This third season of FOX's Fringe has been a wild ride from start to (almost) finish. It started with Olivia Dunham (Anna Torv) kidnapped on the other side and replaced by Fauxlivia (also Torv). Olivia's memory is altered to believe she is Fauxlivia, while Fauxlivia makes love to Peter Bishop (Joshua Jackson) and, without him knowing, gives birth to his child. Meanwhile, Walter (John Noble) and Walternate (Noble) both work to save their universes, knowing that one or the other must perish. Peter is in the middle, raised by Walter, but son of Walternate. With the season finale, "The Day We Died," airing this Friday, I'd like to take a look back at the three most recent episodes and try to figure out what to expect.
"Lysergic Acid Diethylamide" Aired April 15, 2011
The name of this episode is the scientific title for LSD, the hallucinogenic drug used occasionally on Fringe, as well as in the real world, mostly circa 1960's. With William Bell still trapped in Olivia's body, and seeing no way to get out, Bell takes LSD. Peter and Walter do, too, traveling inside Olivia's brain to try to find her before she is lost forever.
A cross between Inception and The Matrix, the trio battle the dark parts of Olivia's psyche that try to kill them, all the while searching for their hiding comrade.
What Bell is forgetting when he thinks Olivia will be fine inside her head while he borrows her body is that Olivia has more reasons to be scared than practically anyone. Experimented on as a child by Bell and Walter, then raised by a mean step-father (Chris Bradford), Olivia's mind is anything but a safe haven.

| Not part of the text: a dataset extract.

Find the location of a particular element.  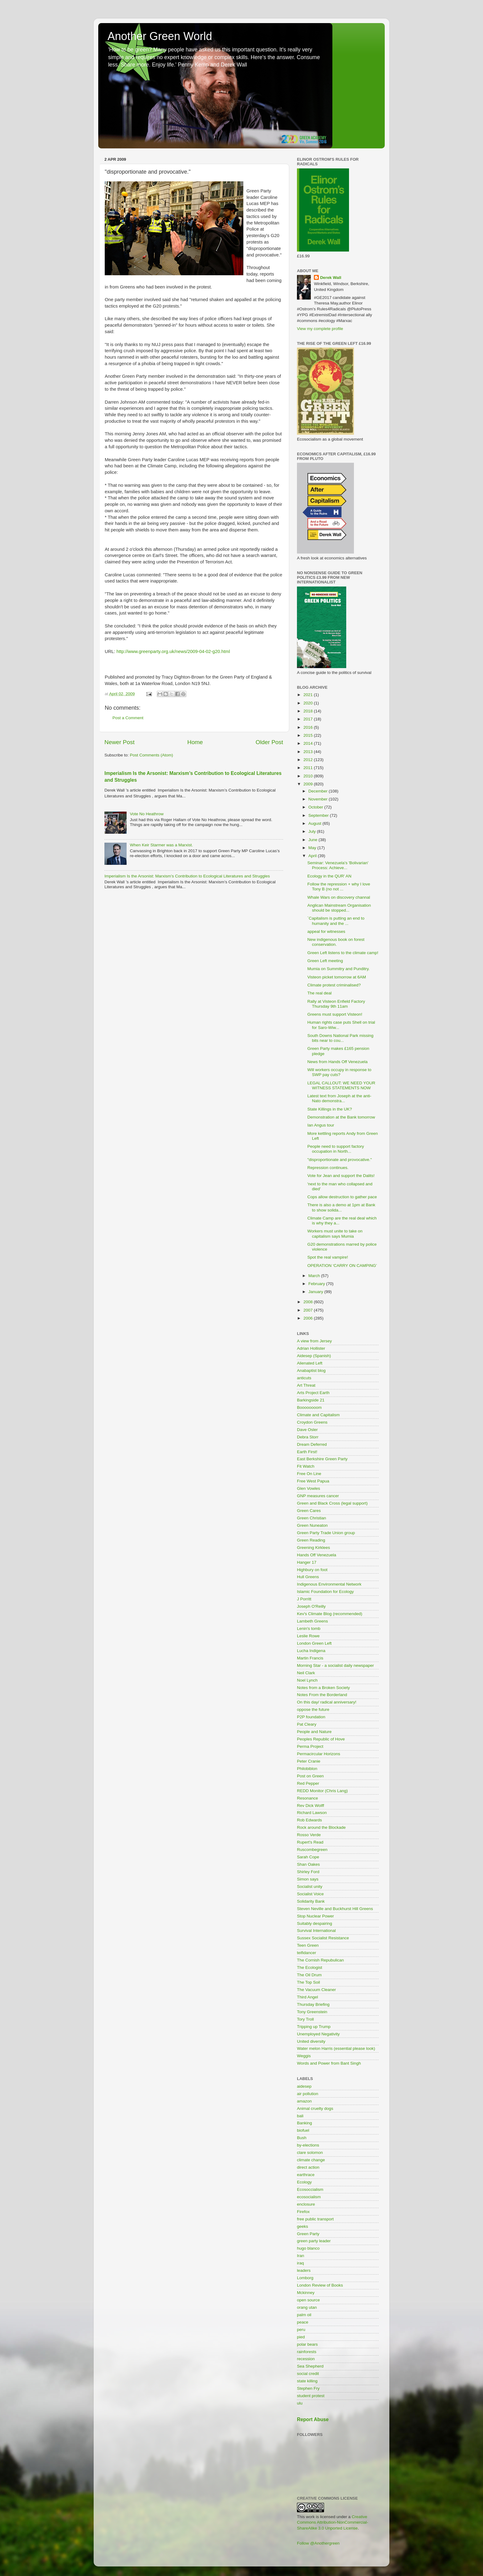 Simon says is located at coordinates (308, 1879). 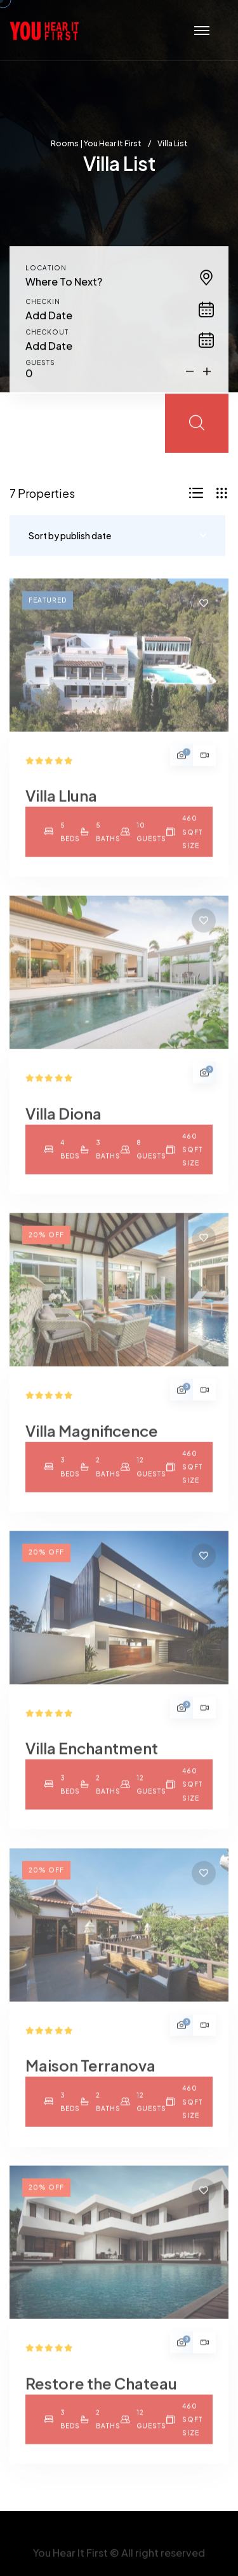 The width and height of the screenshot is (238, 2576). Describe the element at coordinates (47, 341) in the screenshot. I see `Checkout` at that location.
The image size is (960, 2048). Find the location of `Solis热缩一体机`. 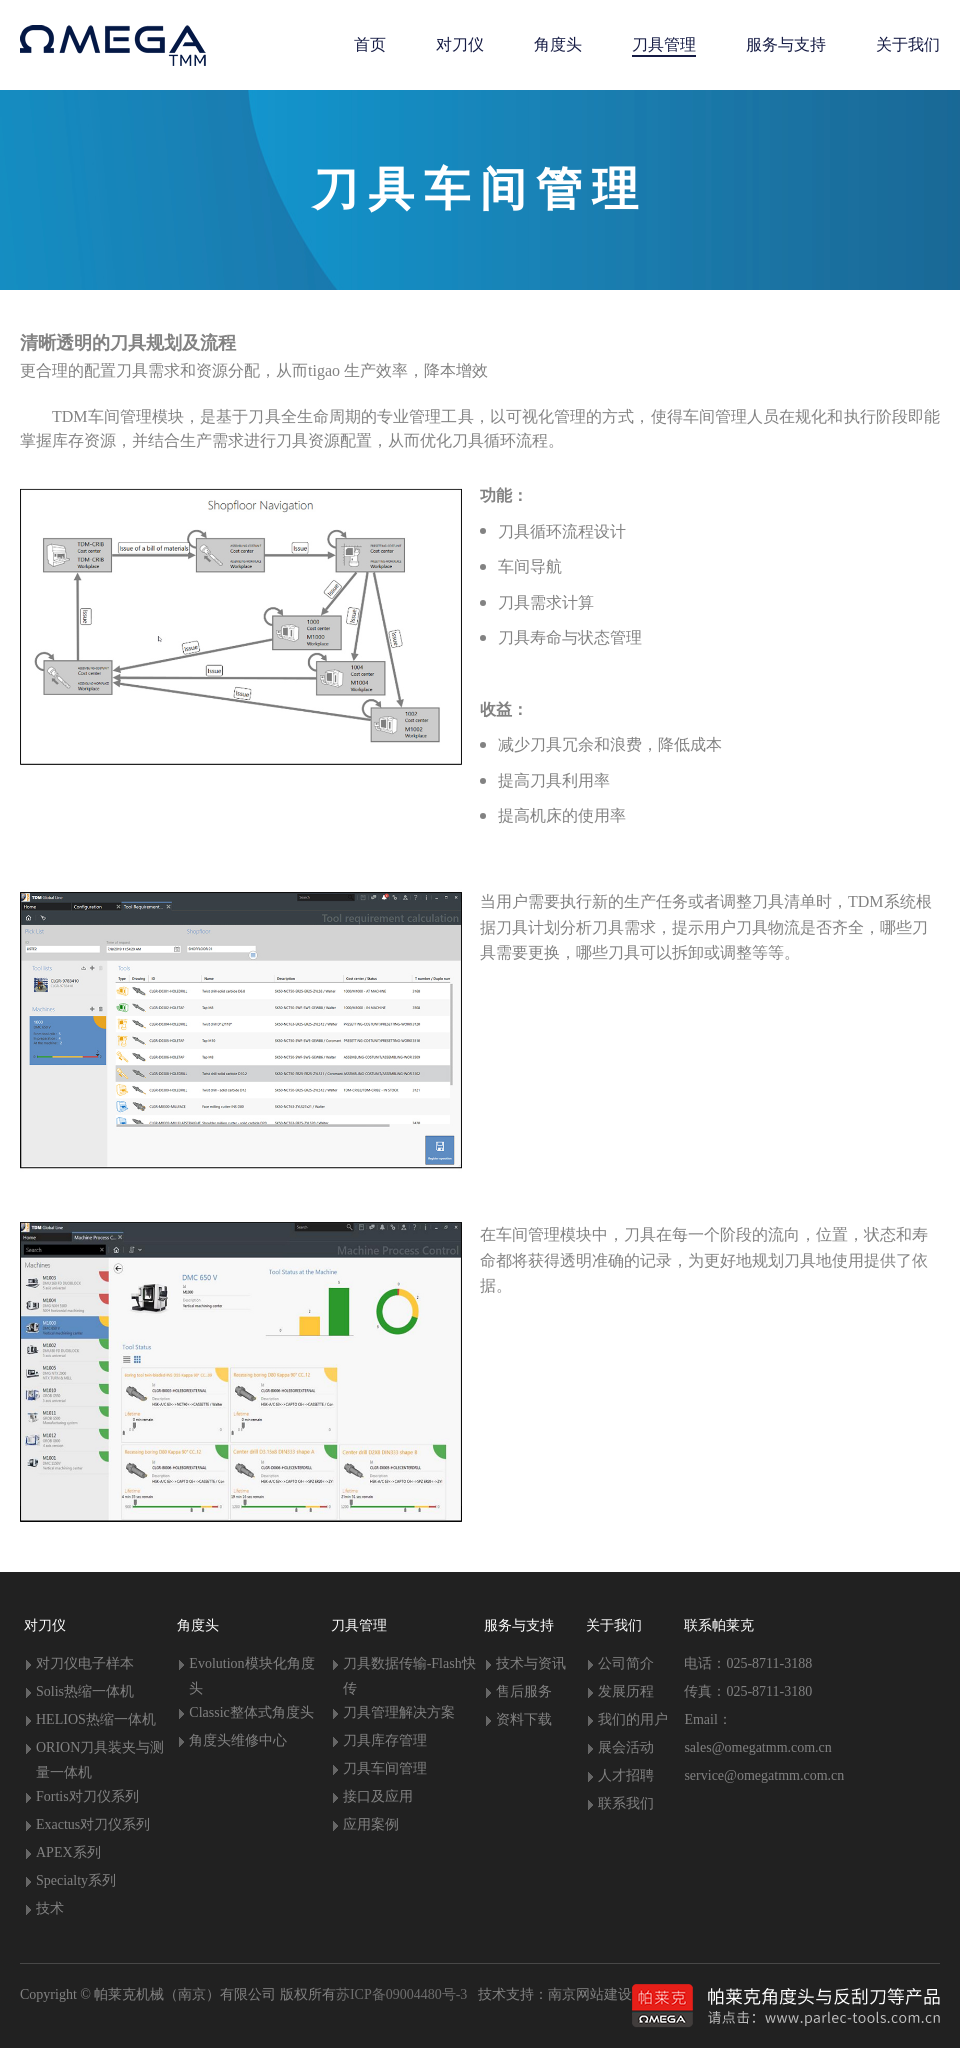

Instead, her subconscious has created a terrible world, out to kill her, and her friends that dare to venture inside. I get why her step-dad leads the mob, but why is Nina (Blair Brown) also evil? What does Olivia see in Nina that the rest of us are missing?
What results is that Olivia must defeat these dark feelings and take control again, which she does. This episode is one of the best because Olivia overcomes one more obstacle on her way to becoming a true hero. She is more powerful than she can imagine, which I'll touch on again later in this article, but she has a number of stumbling blocks before she finds her potential. Dealing with the demons within her own body is a major triumph on that road, and a turning point for Fringe as a series.